Peter will be sharing his work on a paper which he co-authored that was recently published in Cell titled, “Molecular Basis of Chemotactile Sensation in Octopus.” Stories about this report, which describes how octopus can both touch and taste with their arms, have appeared in numerous newspapers, magazines, tv news shows and online journals, including The New York Times, CNN, Smithsonian Magazine and others.

As a research assistant and aquatic animal technician at Bellono Lab, Peter spends most of his time working with fish, sharks, cephalopods, and various other marine invertebrates to try and learn how and why they behave the way they do.

“So many of us on Maui are fascinated with octopuses, especially after ‘My Octopus Teacher’ launched on Netflix,” says Meredith Beeson, Project and Research Coordinator at Maui Nui Marine Resource Council. “We are excited to host this presentation by Peter Kilian, which will describe how Harvard researchers looked at the octopus at the molecular level to learn how the nervous system in the octopus’ arms — which operate largely independently from its centralized brain — allows these animals to both touch and taste their prey.”

The guest emcee will be Darla Palmer-Ellingson, local radio show host of the public affairs program, Island Environment 360 Maui’s only commercially broadcast public affairs show on environmental and related Hawaiian cultural topics.

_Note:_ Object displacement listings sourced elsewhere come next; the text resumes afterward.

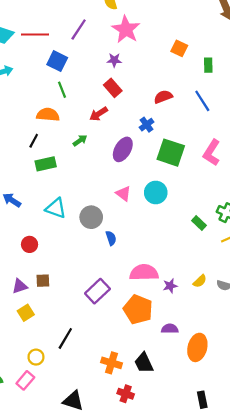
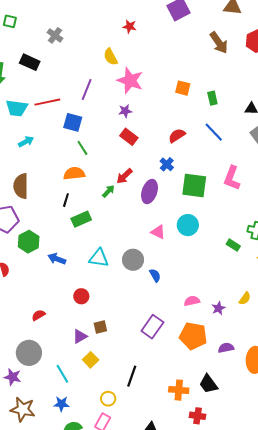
red arrow: (99, 114) -> (124, 176), moved
pink semicircle: (144, 273) -> (192, 301), size x0.6

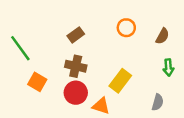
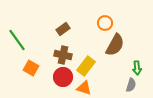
brown semicircle: (162, 36) -> (115, 45), moved, size x1.6
green arrow: (168, 67) -> (137, 68), moved
yellow rectangle: (120, 81) -> (86, 66), moved

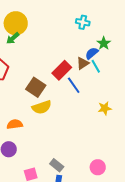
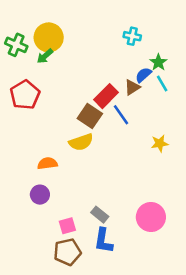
cyan line: (96, 66) -> (162, 84), moved
brown square: (36, 87) -> (90, 116), moved
pink circle: (98, 167) -> (151, 217), size x1.5

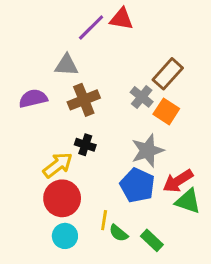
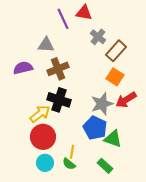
purple line: (91, 28) -> (63, 19), turned -70
gray cross: (142, 97) -> (98, 37), moved
black cross: (85, 145) -> (59, 100), size x1.6
red arrow: (178, 181) -> (126, 100), moved
green triangle: (188, 201) -> (113, 139), moved
green semicircle: (119, 233) -> (69, 164), moved

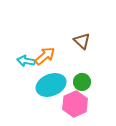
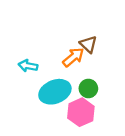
orange arrow: (45, 56) -> (73, 57), moved

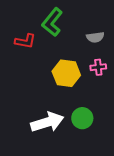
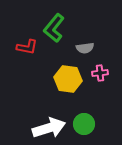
gray semicircle: (95, 37) -> (85, 48), moved

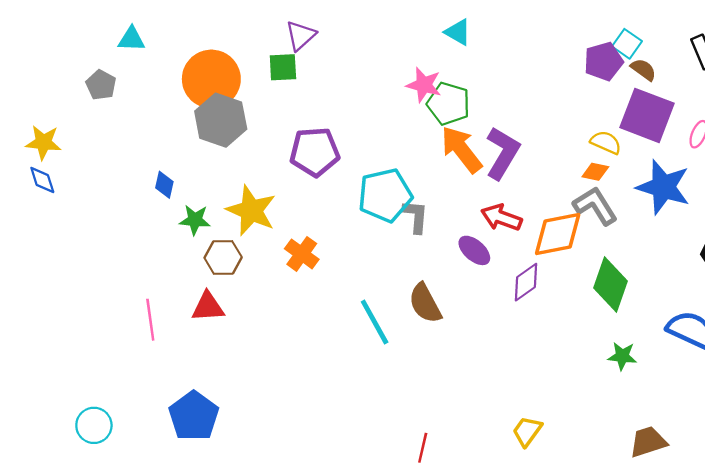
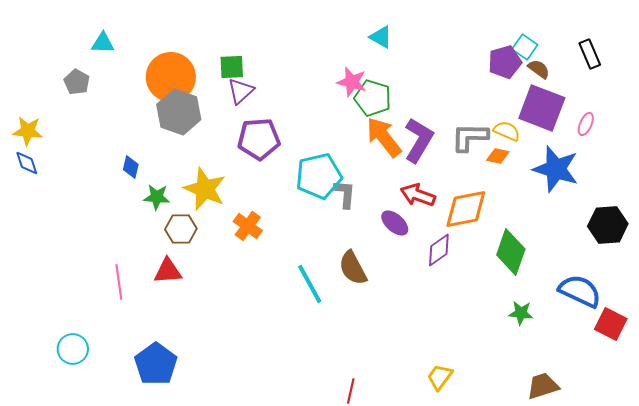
purple triangle: (301, 36) -> (241, 91), moved
gray L-shape: (595, 206) -> (470, 137), moved, turned -57
cyan circle: (94, 425) -> (73, 349), moved

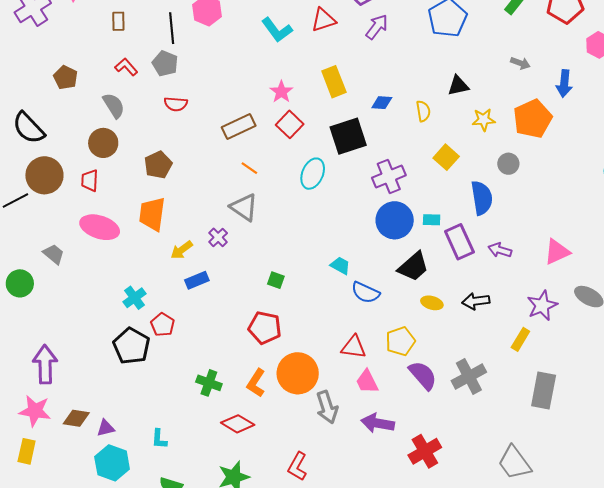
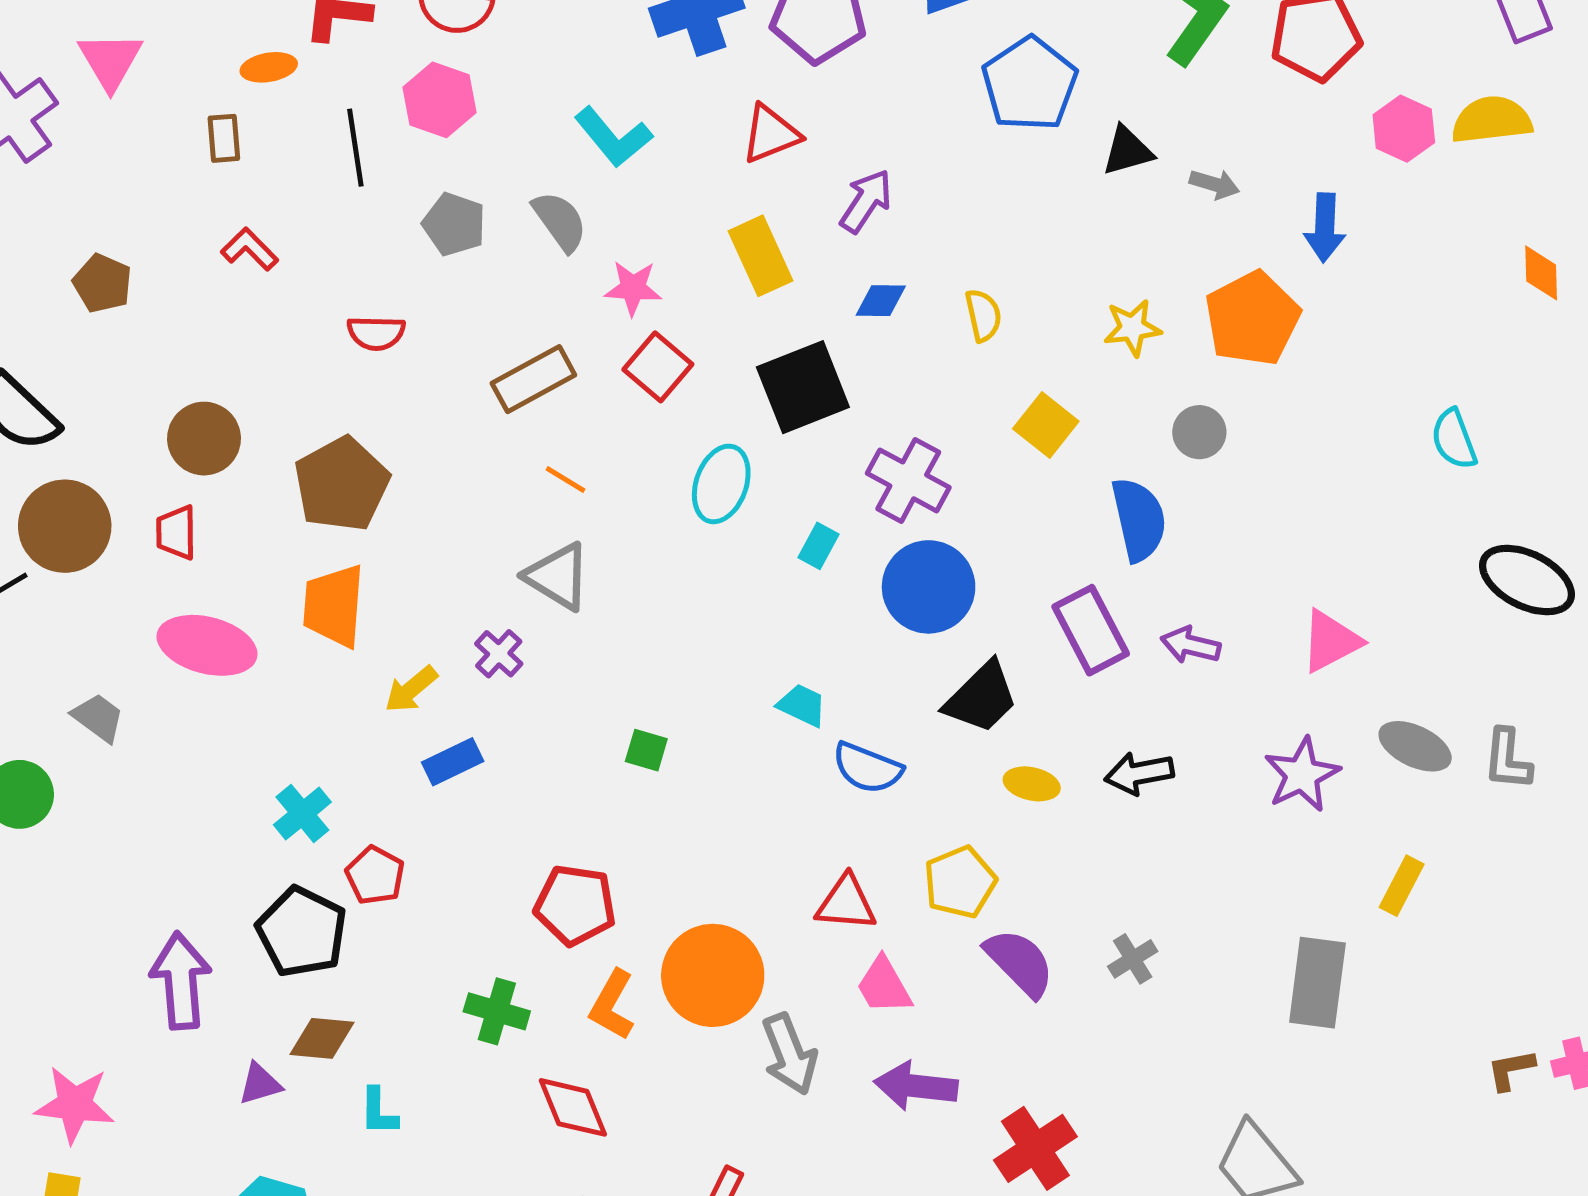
red triangle: (323, 20) -> (771, 134), moved
purple arrow: (377, 27) -> (866, 201), moved
gray pentagon: (165, 63) -> (454, 224), moved
black triangle: (458, 86) -> (1127, 151), moved
pink star: (281, 92) -> (633, 288), turned -30
gray semicircle: (114, 105) -> (560, 221), moved
brown pentagon: (158, 165) -> (342, 484), size x1.4
purple cross: (389, 177) -> (908, 480), turned -36
cyan rectangle: (432, 220) -> (819, 546), moved, turned -60
red pentagon: (265, 328) -> (575, 905), moved
yellow rectangle: (520, 339) -> (1402, 886), moved
purple arrow: (45, 364) -> (181, 981), moved
gray cross: (469, 376) -> (1133, 959), size x0.6
brown diamond: (76, 418) -> (322, 1038), moved
red diamond: (238, 424) -> (573, 1107), turned 40
purple triangle: (106, 428) -> (260, 1084), moved
cyan L-shape: (159, 439) -> (378, 1112), moved

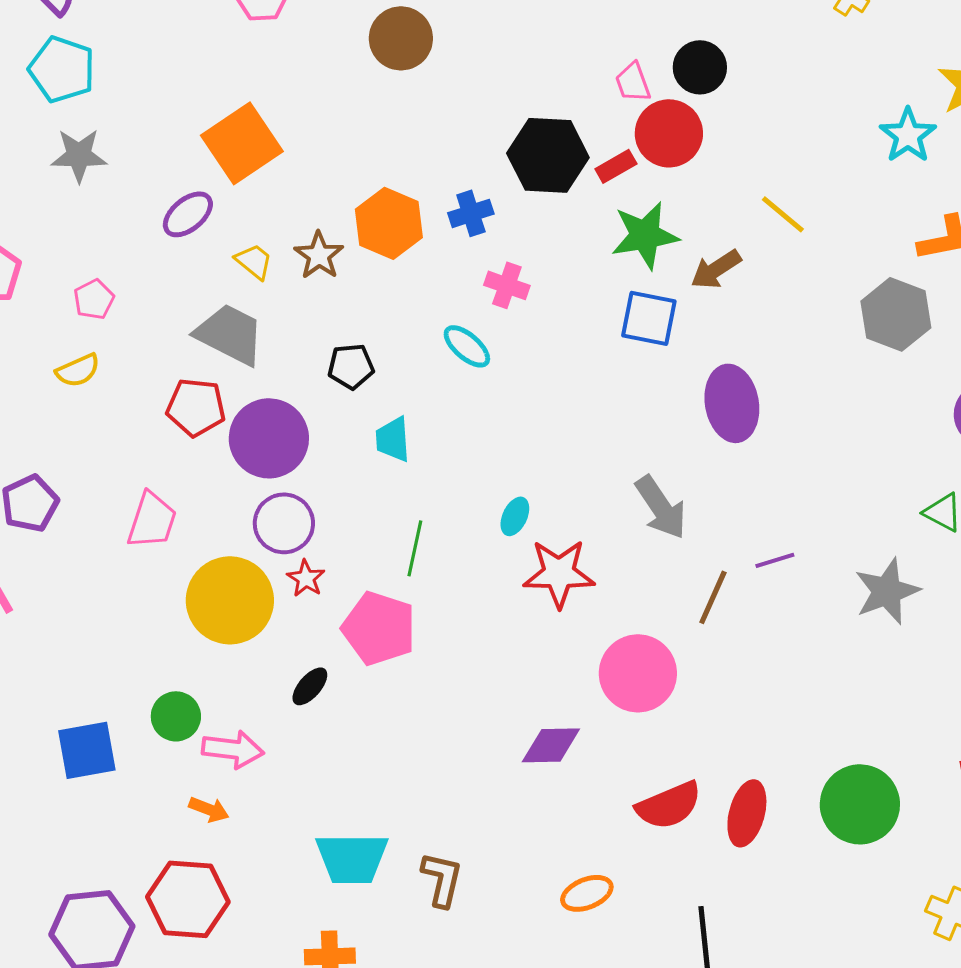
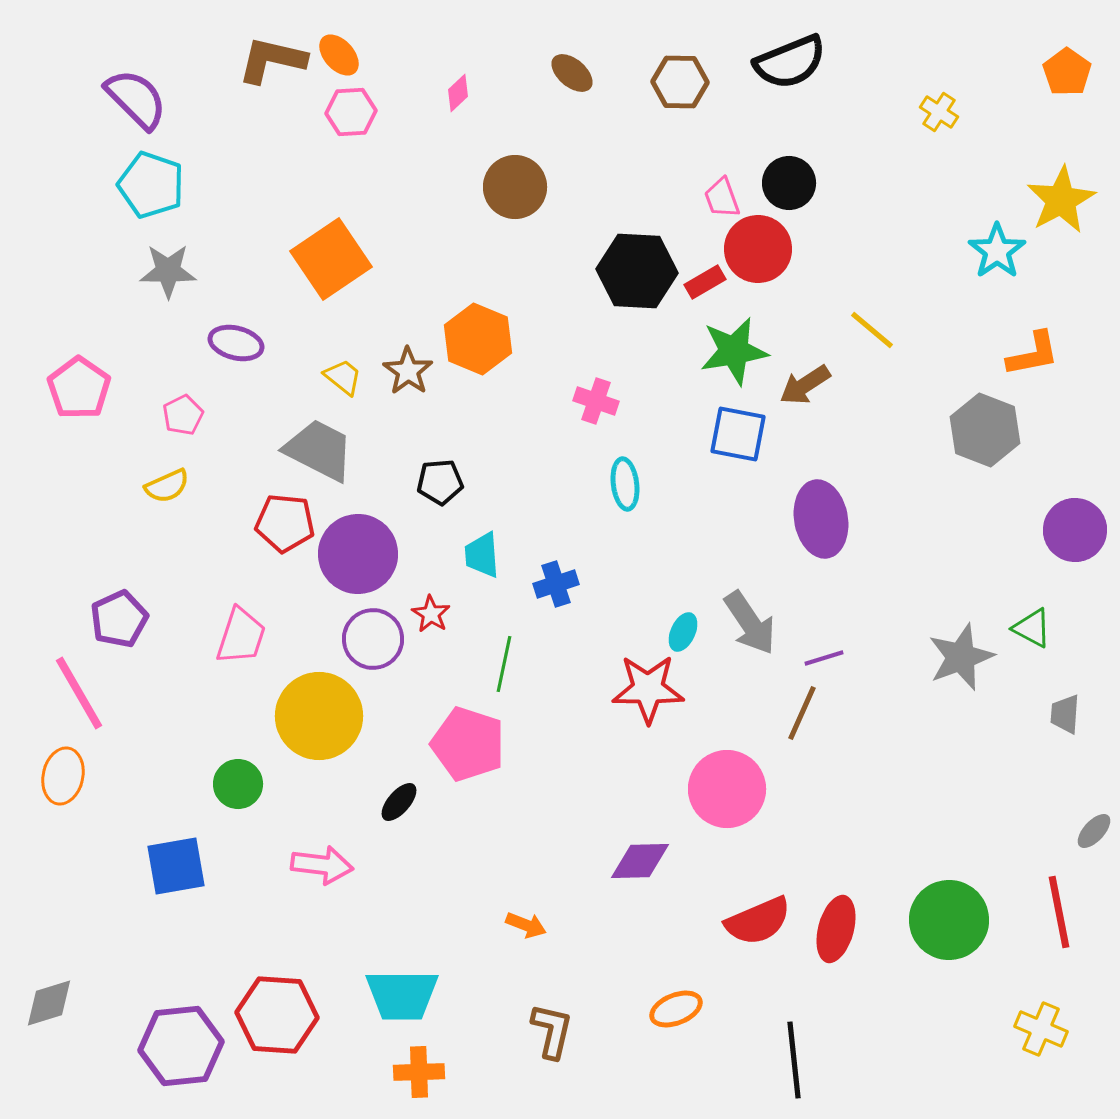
brown circle: (401, 38) -> (515, 187), moved
blue cross: (471, 213) -> (556, 584), moved
purple ellipse: (188, 214) -> (236, 343), moved, turned 54
cyan ellipse: (467, 346) -> (625, 484), moved, turned 42
cyan ellipse: (515, 516) -> (683, 632), moved
purple line: (775, 560) -> (824, 658), moved
red star: (306, 578) -> (431, 614), moved
gray star: (887, 591) -> (961, 657), moved
green circle: (176, 716) -> (238, 784), moved
orange arrow: (209, 809) -> (526, 925), moved
cyan trapezoid: (352, 858) -> (402, 995), moved
brown L-shape: (442, 879) -> (552, 1031), moved

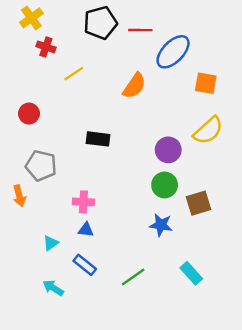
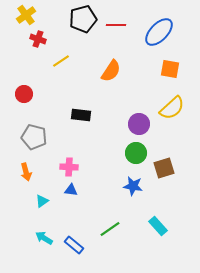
blue ellipse: (173, 52) -> (159, 32), moved
orange arrow: (19, 196) -> (26, 172), moved
blue rectangle: (85, 265) -> (74, 245), moved

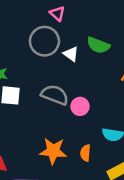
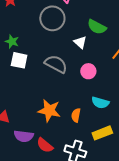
white triangle: (71, 54) -> (80, 42), moved
pink circle: (80, 106) -> (88, 71), moved

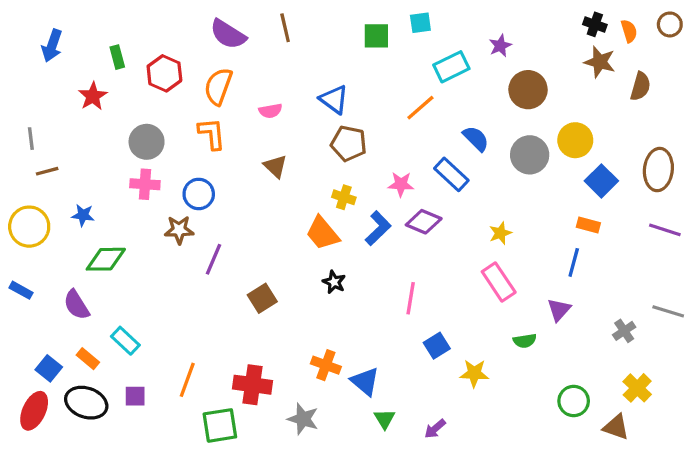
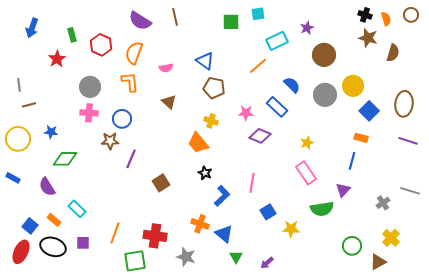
blue L-shape: (378, 228) -> (222, 196), moved
green semicircle: (525, 341) -> (322, 209), size x1.6
brown triangle: (616, 427) -> (378, 262), turned -48

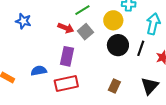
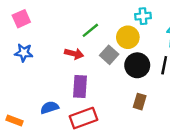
gray square: (85, 32) -> (109, 55), moved
brown rectangle: (114, 86) -> (140, 102), moved

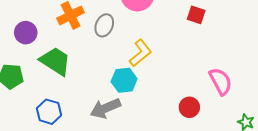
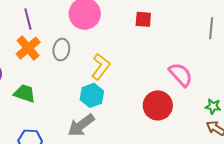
green trapezoid: (55, 61) -> (25, 93), size x0.7
red circle: (189, 107) -> (158, 105), size x1.5

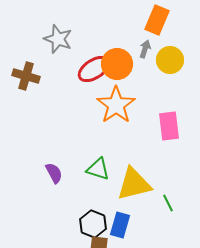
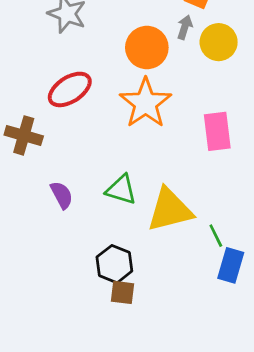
red ellipse: (94, 69) -> (70, 89), moved
brown cross: (26, 76) -> (24, 135), moved
blue rectangle: (120, 225) -> (231, 265), moved

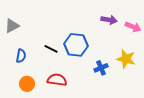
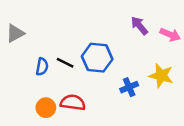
purple arrow: (109, 20) -> (139, 26), turned -140
blue semicircle: (21, 56) -> (42, 67), moved
orange circle: (27, 84) -> (46, 108), moved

Her  program is made possible by H-Hawaii Media.

Maui Nui Marine Resource Council offers its monthly “Know Your Ocean Speaker Series” via Zoom, usually on the first Wednesday of the month. This month’s presentation was delayed due to Election Day and Veteran’s Day. Please note that this event will start at 3 pm, earlier than other “Know Your Ocean Speaker Series” talks, because the speaker is located in Massachusetts. If you wish to view the presentation, but cannot attend at 3 pm, please email [email protected] to receive emailed information about where and how to view the presentation later in the day.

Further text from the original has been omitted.